**Problem details:**
The copy you produce must hold every record exactly, and none of the images.

Collection entries

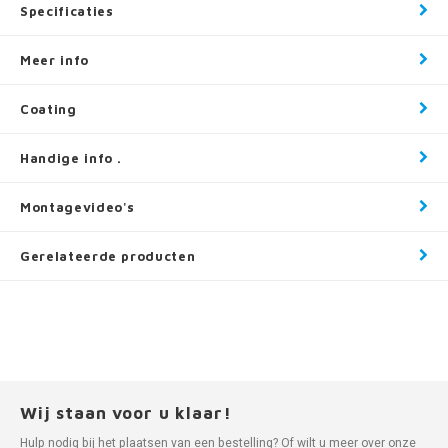
Specificaties
Meer info
Coating
Handige info .
Montagevideo's
Gerelateerde producten
Wij staan voor u klaar!
Hulp nodig bij het plaatsen van een bestelling? Of wilt u meer over onze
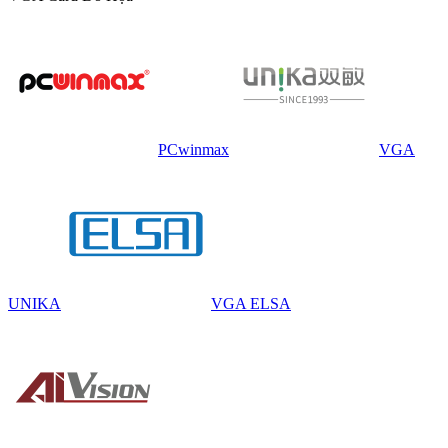
PCwinmax
VGA
UNIKA
VGA ELSA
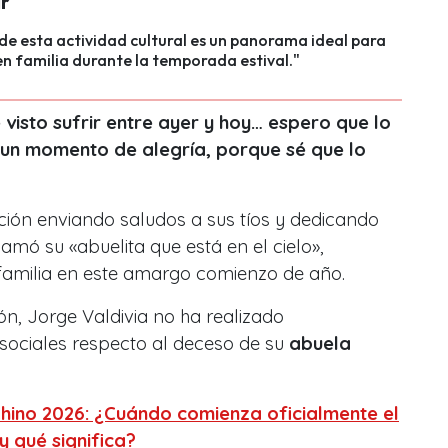
ar
 de esta actividad cultural es un panorama ideal para
n familia durante la temporada estival."
 visto sufrir entre ayer y hoy… espero que lo
 un momento de alegría, porque sé que lo
nción enviando saludos a sus tíos y dedicando
amó su «abuelita que está en el cielo»,
 familia en este amargo comienzo de año.
ión, Jorge Valdivia no ha realizado
 sociales respecto al deceso de su
abuela
ino 2026: ¿Cuándo comienza oficialmente el
 qué significa?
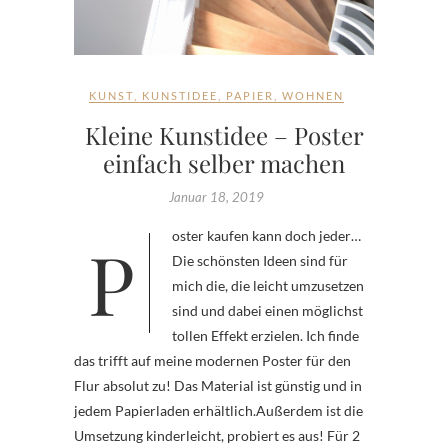
KUNST
,
KUNSTIDEE
,
PAPIER
,
WOHNEN
Kleine Kunstidee – Poster
einfach selber machen
Januar 18, 2019
Poster kaufen kann doch jeder…
Die schönsten Ideen sind für
mich die, die leicht umzusetzen
sind und dabei einen möglichst
tollen Effekt erzielen. Ich finde
das trifft auf meine modernen Poster für den
Flur absolut zu! Das Material ist günstig und in
jedem Papierladen erhältlich.Außerdem ist die
Umsetzung kinderleicht, probiert es aus! Für 2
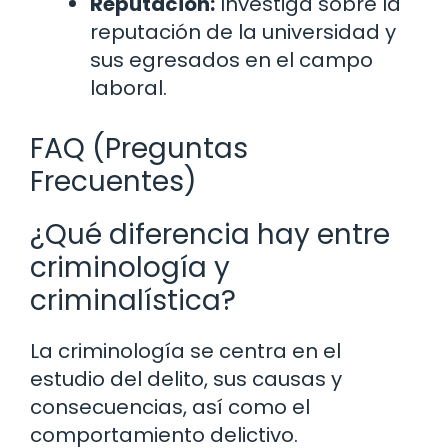
Reputación:
Investiga sobre la
reputación de la universidad y
sus egresados en el campo
laboral.
FAQ (Preguntas
Frecuentes)
¿Qué diferencia hay entre
criminología y
criminalística?
La criminología se centra en el
estudio del delito, sus causas y
consecuencias, así como el
comportamiento delictivo.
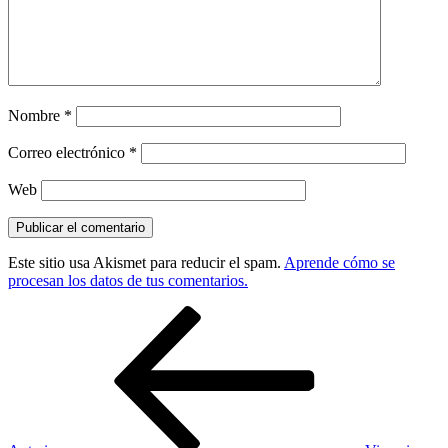
Nombre
*
Correo electrónico
*
Web
Este sitio usa Akismet para reducir el spam.
Aprende cómo se
procesan los datos de tus comentarios.
Navegación
Entrada
anterior:
de
entradas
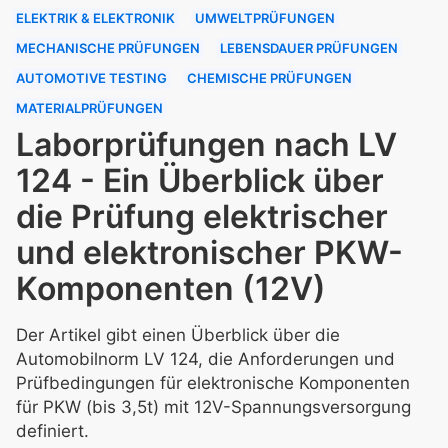
ELEKTRIK & ELEKTRONIK
UMWELTPRÜFUNGEN
MECHANISCHE PRÜFUNGEN
LEBENSDAUER PRÜFUNGEN
AUTOMOTIVE TESTING
CHEMISCHE PRÜFUNGEN
MATERIALPRÜFUNGEN
Laborprüfungen nach LV
124 - Ein Überblick über
die Prüfung elektrischer
und elektronischer PKW-
Komponenten (12V)
Der Artikel gibt einen Überblick über die
Automobilnorm LV 124, die Anforderungen und
Prüfbedingungen für elektronische Komponenten
für PKW (bis 3,5t) mit 12V-Spannungsversorgung
definiert.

**Response to this exercise:**
Specificaties
Meer info
Coating
Handige info .
Montagevideo's
Gerelateerde producten
Wij staan voor u klaar!
Hulp nodig bij het plaatsen van een bestelling? Of wilt u meer over onze
PCwinmax
VGA
UNIKA
VGA ELSA
ar
 de esta actividad cultural es un panorama ideal para
n familia durante la temporada estival."
 visto sufrir entre ayer y hoy… espero que lo
 un momento de alegría, porque sé que lo
nción enviando saludos a sus tíos y dedicando
amó su «abuelita que está en el cielo»,
 familia en este amargo comienzo de año.
ión, Jorge Valdivia no ha realizado
 sociales respecto al deceso de su
abuela
ino 2026: ¿Cuándo comienza oficialmente el
 qué significa?
KUNST
,
KUNSTIDEE
,
PAPIER
,
WOHNEN
Kleine Kunstidee – Poster
einfach selber machen
Januar 18, 2019
Poster kaufen kann doch jeder…
Die schönsten Ideen sind für
mich die, die leicht umzusetzen
sind und dabei einen möglichst
tollen Effekt erzielen. Ich finde
das trifft auf meine modernen Poster für den
Flur absolut zu! Das Material ist günstig und in
jedem Papierladen erhältlich.Außerdem ist die
Umsetzung kinderleicht, probiert es aus! Für 2
Reputación:
Investiga sobre la
reputación de la universidad y
sus egresados en el campo
laboral.
FAQ (Preguntas
Frecuentes)
¿Qué diferencia hay entre
criminología y
criminalística?
La criminología se centra en el
estudio del delito, sus causas y
consecuencias, así como el
comportamiento delictivo.
Nombre
*
Correo electrónico
*
Web
Este sitio usa Akismet para reducir el spam.
Aprende cómo se
procesan los datos de tus comentarios.
Navegación
Entrada
anterior:
de
entradas
ELEKTRIK & ELEKTRONIK
UMWELTPRÜFUNGEN
MECHANISCHE PRÜFUNGEN
LEBENSDAUER PRÜFUNGEN
AUTOMOTIVE TESTING
CHEMISCHE PRÜFUNGEN
MATERIALPRÜFUNGEN
Laborprüfungen nach LV
124 - Ein Überblick über
die Prüfung elektrischer
und elektronischer PKW-
Komponenten (12V)
Der Artikel gibt einen Überblick über die
Automobilnorm LV 124, die Anforderungen und
Prüfbedingungen für elektronische Komponenten
für PKW (bis 3,5t) mit 12V-Spannungsversorgung
definiert.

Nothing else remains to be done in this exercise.